> [What to do]: After finding the line with "Skříně na spisy" in the data below, set down exactly each line through the one with "S PVC závěsy", inclusive, and stop there.
--- Given records ---
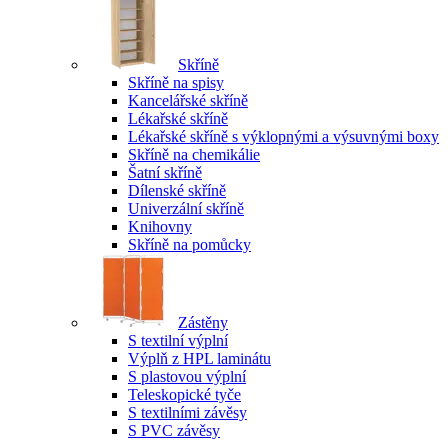
Skříně
Skříně na spisy
Kancelářské skříně
Lékařské skříně
Lékařské skříně s výklopnými a výsuvnými boxy
Skříně na chemikálie
Šatní skříně
Dílenské skříně
Univerzální skříně
Knihovny
Skříně na pomůcky
Zástěny
S textilní výplní
Výplň z HPL laminátu
S plastovou výplní
Teleskopické tyče
S textilními závěsy
S PVC závěsy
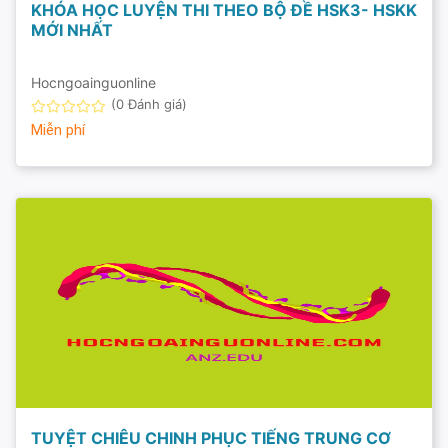
KHÓA HỌC LUYỆN THI THEO BỘ ĐỀ HSK3- HSKK
MỚI NHẤT
Hocngoainguonline
(0 Đánh giá)
Miễn phí
TUYỆT CHIÊU CHINH PHỤC TIẾNG TRUNG CƠ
---
> [Task solution]:
Skříně na spisy
Kancelářské skříně
Lékařské skříně
Lékařské skříně s výklopnými a výsuvnými boxy
Skříně na chemikálie
Šatní skříně
Dílenské skříně
Univerzální skříně
Knihovny
Skříně na pomůcky
Zástěny
S textilní výplní
Výplň z HPL laminátu
S plastovou výplní
Teleskopické tyče
S textilními závěsy
S PVC závěsy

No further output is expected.